El contexto previo estuvo marcado por las declaraciones de Berenice Iañez, legisladora del Movimiento Derecho al Futuro, quien expresó en un video que Cristina ‘jode bastante las pelotas’ con sus exigencias hacia Kicillof. Este comentario fue rápidamente amplificado en redes sociales, provocando una respuesta categórica del kirchnerismo, que apunta a la idea de que la ex presidenta busca seguir controlando un espacio que, según Kicillof y su grupo, necesita renovarse de cara a 2027.
Kicillof, quien no disimula su aspiración presidencial, ha tomado una postura cuidadosa al plantear su propuesta de una alternativa propia, evitando el desafío directo a Cristina. El Movimiento Derecho al Futuro se ha erigido como un espacio que, según sus críticos, depende de funcionarios del gobierno provincial y se aleja de la construcción de un poder más transversal. Desde el kirchnerismo, el diagnóstico es severo: a pesar de casi siete años como gobernador, Kicillof aún no ha logrado forjar un liderazgo que trascienda su administración.
El acto en Parque Lezama, convocado por La Cámpora para recordar el primer aniversario de la detención de Cristina, fue una clara demostración de fuerza. Con una asistencia de aproximadamente 15.000 personas, el único orador, Máximo Kirchner, ofreció un discurso que apuntó a consolidar el liderazgo de su madre como candidata en 2027 y como figura central contra Javier Milei. Sin mencionar a Kicillof, sus palabras indicaron el claro respaldo a Cristina, mientras que la militancia expresó su rechazo hacia el gobernador.
Durante su discurso, Máximo enfatizó la necesidad de la reestructuración de la deuda externa como precondición para el bienestar de los argentinos, utilizando su intervención como un filtro para identificar a los verdaderos comprometidos. Además, se refirió a su madre de manera emotiva, un enfoque que sorprendió a muchos por su profundidad, en un contexto donde Kicillof optó por no asistir.

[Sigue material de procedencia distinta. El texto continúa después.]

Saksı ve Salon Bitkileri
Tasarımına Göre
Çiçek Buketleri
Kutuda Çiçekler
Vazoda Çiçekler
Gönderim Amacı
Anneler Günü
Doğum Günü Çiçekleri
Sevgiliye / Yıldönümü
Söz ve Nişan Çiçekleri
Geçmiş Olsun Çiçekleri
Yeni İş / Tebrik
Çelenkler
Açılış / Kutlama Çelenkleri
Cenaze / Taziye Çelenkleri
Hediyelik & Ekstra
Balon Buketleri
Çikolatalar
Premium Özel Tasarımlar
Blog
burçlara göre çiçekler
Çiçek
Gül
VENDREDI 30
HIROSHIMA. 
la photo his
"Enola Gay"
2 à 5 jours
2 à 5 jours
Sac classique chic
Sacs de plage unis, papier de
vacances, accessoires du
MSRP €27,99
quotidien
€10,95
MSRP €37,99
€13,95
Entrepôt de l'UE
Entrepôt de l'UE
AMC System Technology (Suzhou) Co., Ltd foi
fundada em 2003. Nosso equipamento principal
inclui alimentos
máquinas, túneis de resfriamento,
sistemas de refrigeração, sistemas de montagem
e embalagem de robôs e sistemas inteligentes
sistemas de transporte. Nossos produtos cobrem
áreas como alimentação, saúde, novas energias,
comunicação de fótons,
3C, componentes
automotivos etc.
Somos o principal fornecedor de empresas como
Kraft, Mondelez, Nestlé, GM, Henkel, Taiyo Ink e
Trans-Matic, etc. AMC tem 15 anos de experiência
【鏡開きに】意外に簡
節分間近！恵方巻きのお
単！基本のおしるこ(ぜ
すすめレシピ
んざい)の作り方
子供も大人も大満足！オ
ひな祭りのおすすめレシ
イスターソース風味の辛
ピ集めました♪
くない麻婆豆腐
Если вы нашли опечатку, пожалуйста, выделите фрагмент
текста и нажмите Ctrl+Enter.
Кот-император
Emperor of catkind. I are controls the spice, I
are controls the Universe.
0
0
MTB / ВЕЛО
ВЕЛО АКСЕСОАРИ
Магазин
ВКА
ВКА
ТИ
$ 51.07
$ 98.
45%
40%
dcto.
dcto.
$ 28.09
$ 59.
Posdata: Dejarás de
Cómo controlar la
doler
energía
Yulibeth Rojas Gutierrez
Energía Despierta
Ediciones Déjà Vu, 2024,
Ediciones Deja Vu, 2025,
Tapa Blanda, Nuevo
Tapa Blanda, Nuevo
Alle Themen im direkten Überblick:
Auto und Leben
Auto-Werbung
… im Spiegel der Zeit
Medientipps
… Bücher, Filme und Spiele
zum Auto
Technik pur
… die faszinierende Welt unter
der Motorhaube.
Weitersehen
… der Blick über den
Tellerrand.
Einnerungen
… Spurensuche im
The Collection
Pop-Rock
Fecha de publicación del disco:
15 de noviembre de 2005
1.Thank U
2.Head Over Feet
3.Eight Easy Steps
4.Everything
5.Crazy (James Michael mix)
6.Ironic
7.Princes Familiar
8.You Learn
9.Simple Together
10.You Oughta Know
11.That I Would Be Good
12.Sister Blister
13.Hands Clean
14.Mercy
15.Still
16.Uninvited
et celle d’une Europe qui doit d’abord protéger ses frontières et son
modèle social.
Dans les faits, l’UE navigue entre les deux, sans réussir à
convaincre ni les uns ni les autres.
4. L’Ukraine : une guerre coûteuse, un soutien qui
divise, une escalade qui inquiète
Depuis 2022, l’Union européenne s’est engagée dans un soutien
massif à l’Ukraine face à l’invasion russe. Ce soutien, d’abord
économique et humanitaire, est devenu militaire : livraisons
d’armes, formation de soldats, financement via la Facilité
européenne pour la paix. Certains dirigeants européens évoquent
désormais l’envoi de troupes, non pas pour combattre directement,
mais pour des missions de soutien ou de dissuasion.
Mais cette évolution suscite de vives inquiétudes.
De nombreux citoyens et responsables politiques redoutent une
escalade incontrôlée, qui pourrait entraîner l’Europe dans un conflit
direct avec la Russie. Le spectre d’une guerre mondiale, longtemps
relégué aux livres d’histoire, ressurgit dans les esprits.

Un grupo de figuras políticas, incluidos senadores y diputados, se hizo presente, aunque la representación de la CGT y otros sectores sindicales fue casi inexistente. El distanciamiento de Cristina en el debate político contemporáneo sigue siendo notorio, pues no se pronunció durante el evento, manteniendo un silencio que ha prevalecido desde marzo, interrumpido solo en ocasiones especiales.
A medida que los gobernadores peronistas observan la situación desde una distancia incómoda, muchos de ellos necesitan colaborar con la administración de Milei para asegurar la estabilidad de sus provincias. Sin embargo, el dilema entre alinearse con el kirchnerismo o con Kicillof complica su posicionamiento. El malestar en las filas del peronismo del interior alimenta un espacio que busca aprovechar la situación, donde algunos dirigentes albertistas plantean la necesidad de discutir sobre el futuro político sin ignorar el rol de Cristina.
La dinámica interna del peronismo se agudiza, con el kirchnerismo insistiendo en la figura de Cristina como eje central de su estrategia, mientras otras voces sugieren un acercamiento más abierto al debate de ideas y propuestas, planteando una fractura que, a raíz del banderazo de Parque Lezama, ahora es más evidente que nunca.